Using the records that follow, work out how many lines hold the string "Accredited" and provide that number only.

===== Records supplied

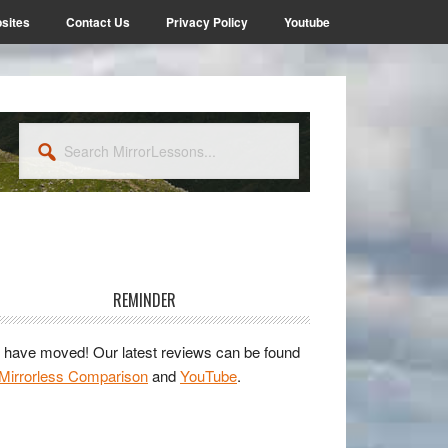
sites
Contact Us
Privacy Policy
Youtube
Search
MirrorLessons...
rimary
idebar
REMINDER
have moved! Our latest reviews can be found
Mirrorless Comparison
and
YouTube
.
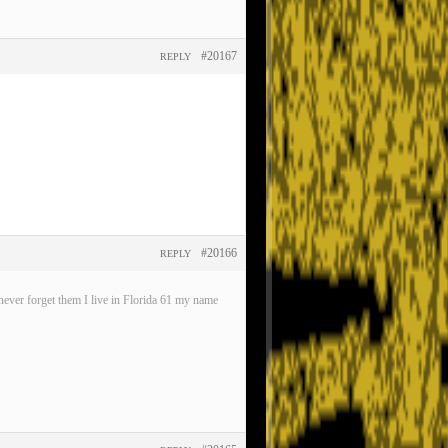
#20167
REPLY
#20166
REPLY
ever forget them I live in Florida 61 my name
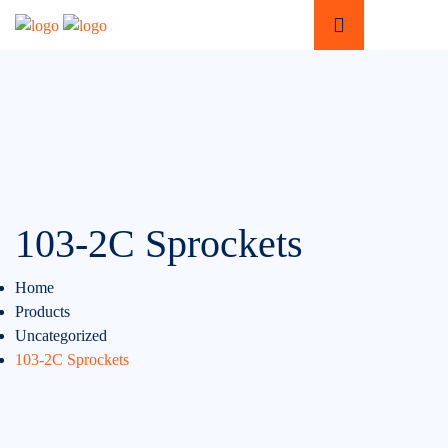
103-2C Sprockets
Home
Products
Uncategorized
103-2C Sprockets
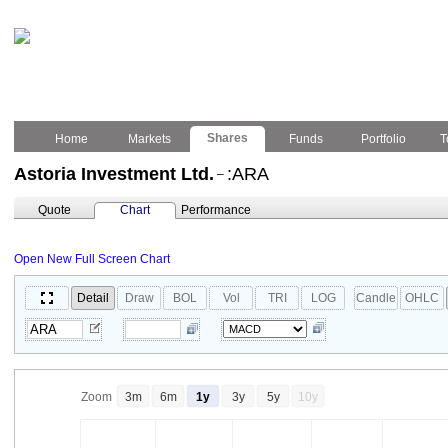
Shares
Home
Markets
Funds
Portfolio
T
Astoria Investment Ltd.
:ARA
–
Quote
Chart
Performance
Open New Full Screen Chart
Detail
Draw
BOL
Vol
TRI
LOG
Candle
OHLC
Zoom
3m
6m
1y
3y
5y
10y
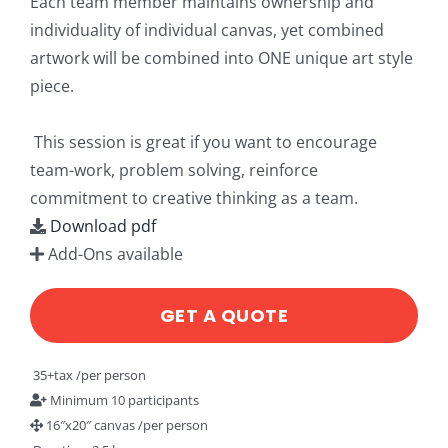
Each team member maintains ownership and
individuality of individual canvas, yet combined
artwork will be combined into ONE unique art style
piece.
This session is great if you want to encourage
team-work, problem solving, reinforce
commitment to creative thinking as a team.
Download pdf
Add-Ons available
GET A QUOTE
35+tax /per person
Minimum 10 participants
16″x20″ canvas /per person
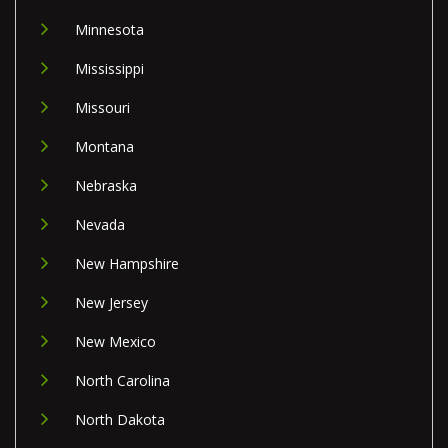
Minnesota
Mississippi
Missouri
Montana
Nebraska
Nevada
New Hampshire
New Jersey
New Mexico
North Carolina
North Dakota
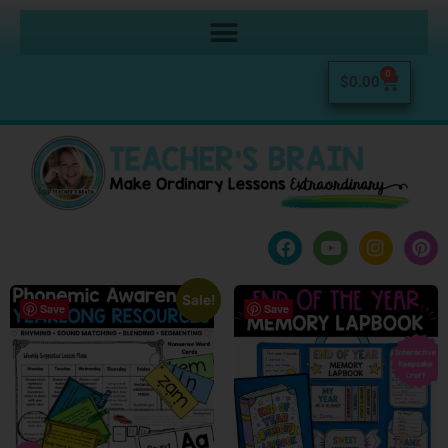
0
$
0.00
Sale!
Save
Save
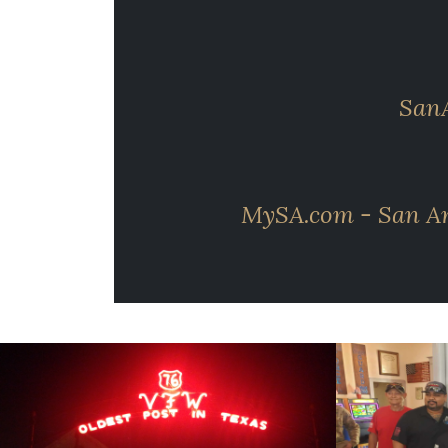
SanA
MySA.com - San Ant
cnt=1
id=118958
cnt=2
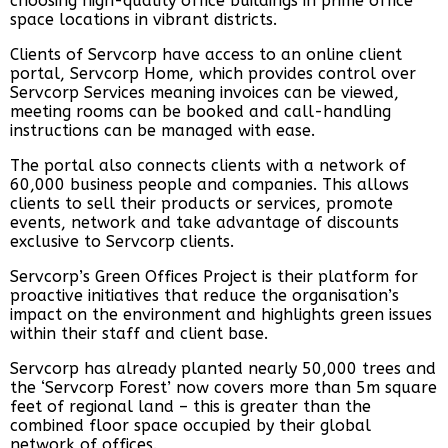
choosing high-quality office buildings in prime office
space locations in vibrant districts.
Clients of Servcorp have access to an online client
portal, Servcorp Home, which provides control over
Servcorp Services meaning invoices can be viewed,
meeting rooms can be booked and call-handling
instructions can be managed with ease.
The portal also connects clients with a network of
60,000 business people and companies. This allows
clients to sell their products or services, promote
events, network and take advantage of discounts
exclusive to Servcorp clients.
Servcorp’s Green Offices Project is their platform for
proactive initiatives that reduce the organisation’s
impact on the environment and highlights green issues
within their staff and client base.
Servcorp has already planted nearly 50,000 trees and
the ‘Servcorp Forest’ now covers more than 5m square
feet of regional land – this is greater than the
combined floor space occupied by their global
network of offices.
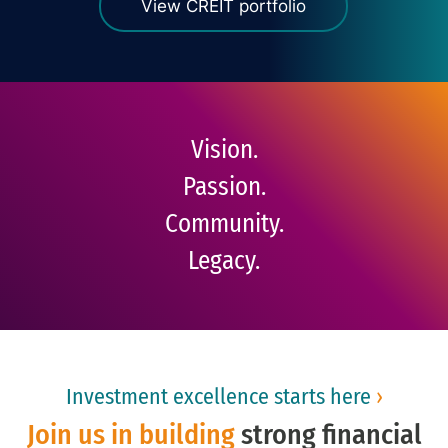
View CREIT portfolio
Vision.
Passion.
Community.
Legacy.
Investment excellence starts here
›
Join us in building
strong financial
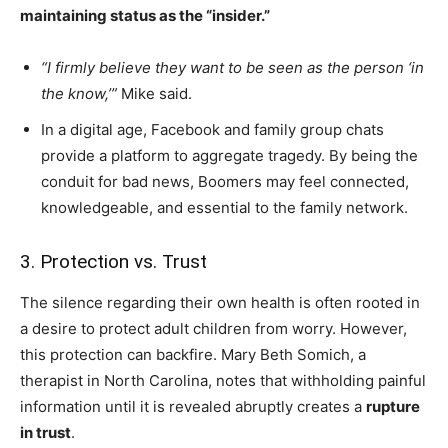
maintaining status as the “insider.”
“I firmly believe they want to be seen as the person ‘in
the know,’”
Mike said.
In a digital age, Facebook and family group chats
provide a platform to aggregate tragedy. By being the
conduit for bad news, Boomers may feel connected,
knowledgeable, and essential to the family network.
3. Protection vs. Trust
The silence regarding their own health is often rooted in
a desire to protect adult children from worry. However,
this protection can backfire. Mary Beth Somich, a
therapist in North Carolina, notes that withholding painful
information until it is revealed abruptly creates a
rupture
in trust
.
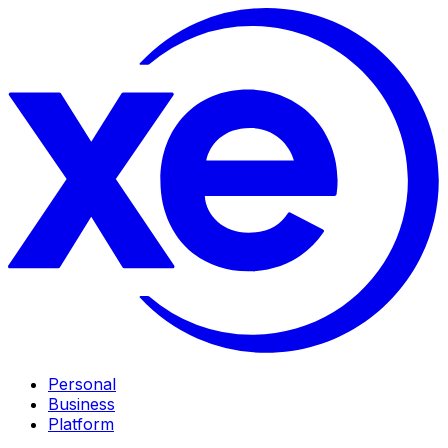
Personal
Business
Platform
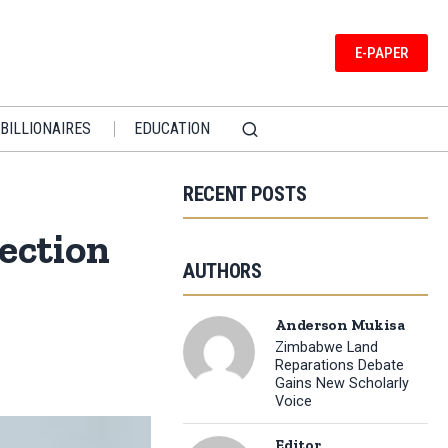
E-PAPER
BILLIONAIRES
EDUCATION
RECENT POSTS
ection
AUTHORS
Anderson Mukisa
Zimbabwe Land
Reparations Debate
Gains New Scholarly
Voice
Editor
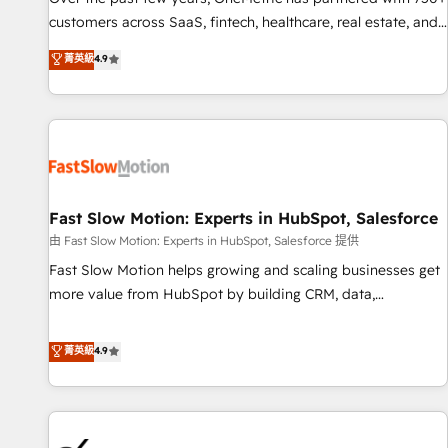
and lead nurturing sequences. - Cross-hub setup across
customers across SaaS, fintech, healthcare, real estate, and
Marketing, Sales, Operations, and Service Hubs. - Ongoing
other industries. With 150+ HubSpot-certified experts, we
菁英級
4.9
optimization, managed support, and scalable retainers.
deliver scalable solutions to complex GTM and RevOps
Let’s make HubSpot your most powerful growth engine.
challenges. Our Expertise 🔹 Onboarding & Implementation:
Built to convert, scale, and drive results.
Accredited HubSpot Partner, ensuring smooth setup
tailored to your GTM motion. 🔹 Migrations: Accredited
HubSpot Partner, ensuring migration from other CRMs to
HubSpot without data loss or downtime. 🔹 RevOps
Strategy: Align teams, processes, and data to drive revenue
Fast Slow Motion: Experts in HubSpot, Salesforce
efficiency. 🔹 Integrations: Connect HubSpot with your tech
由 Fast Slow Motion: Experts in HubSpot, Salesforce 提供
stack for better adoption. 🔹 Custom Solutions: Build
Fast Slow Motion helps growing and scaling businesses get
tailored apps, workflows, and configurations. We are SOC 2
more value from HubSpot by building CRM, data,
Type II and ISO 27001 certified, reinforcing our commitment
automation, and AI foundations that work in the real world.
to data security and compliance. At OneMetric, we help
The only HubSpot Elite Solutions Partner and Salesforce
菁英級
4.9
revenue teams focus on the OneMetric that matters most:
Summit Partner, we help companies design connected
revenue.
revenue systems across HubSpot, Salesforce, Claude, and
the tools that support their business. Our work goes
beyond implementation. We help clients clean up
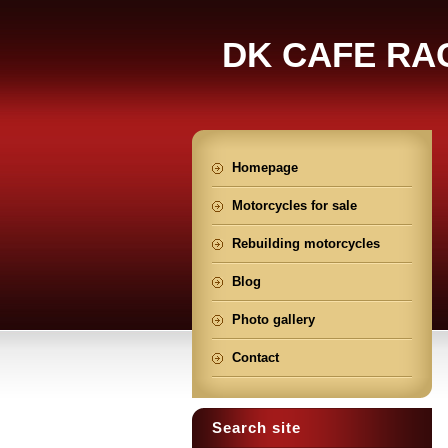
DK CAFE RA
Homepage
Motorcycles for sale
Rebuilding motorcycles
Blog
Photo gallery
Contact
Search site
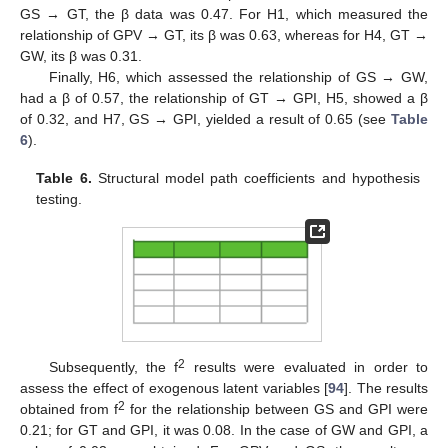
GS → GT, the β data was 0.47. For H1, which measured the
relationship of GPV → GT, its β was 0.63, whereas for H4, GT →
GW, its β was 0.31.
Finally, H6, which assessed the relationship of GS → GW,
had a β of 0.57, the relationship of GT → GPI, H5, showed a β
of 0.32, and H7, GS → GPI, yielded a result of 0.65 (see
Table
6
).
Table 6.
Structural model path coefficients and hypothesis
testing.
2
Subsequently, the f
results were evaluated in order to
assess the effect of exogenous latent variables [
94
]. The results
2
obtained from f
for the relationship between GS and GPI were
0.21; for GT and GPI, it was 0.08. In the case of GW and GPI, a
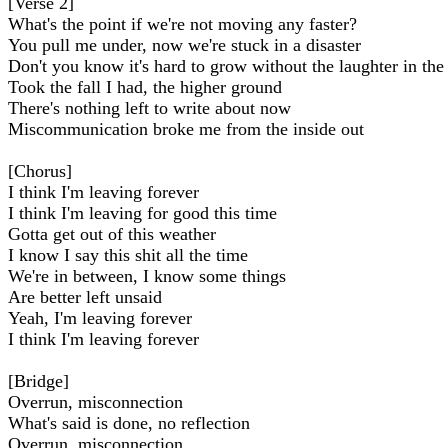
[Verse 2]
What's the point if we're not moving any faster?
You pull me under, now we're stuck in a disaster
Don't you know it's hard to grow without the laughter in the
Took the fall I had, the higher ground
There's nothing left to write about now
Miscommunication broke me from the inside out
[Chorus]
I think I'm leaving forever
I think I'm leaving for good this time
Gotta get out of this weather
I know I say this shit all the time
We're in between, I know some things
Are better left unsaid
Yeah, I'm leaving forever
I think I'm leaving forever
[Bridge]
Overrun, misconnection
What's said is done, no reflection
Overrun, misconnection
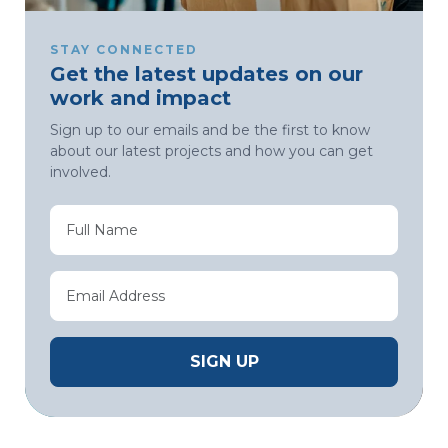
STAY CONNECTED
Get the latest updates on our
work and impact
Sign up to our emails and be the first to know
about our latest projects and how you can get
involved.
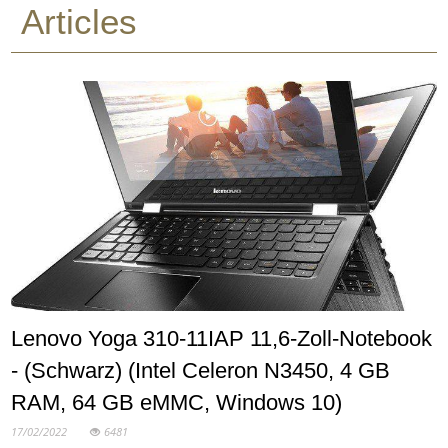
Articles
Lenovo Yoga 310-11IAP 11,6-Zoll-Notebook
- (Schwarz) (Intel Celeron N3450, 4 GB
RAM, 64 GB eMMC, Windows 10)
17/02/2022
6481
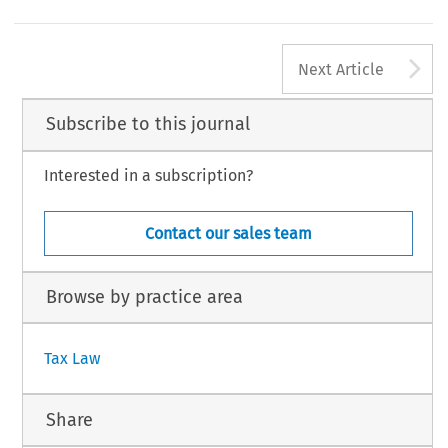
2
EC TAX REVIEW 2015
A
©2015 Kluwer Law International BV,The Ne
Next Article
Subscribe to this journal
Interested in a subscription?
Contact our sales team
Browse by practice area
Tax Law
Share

==========

▸ Result of the task
2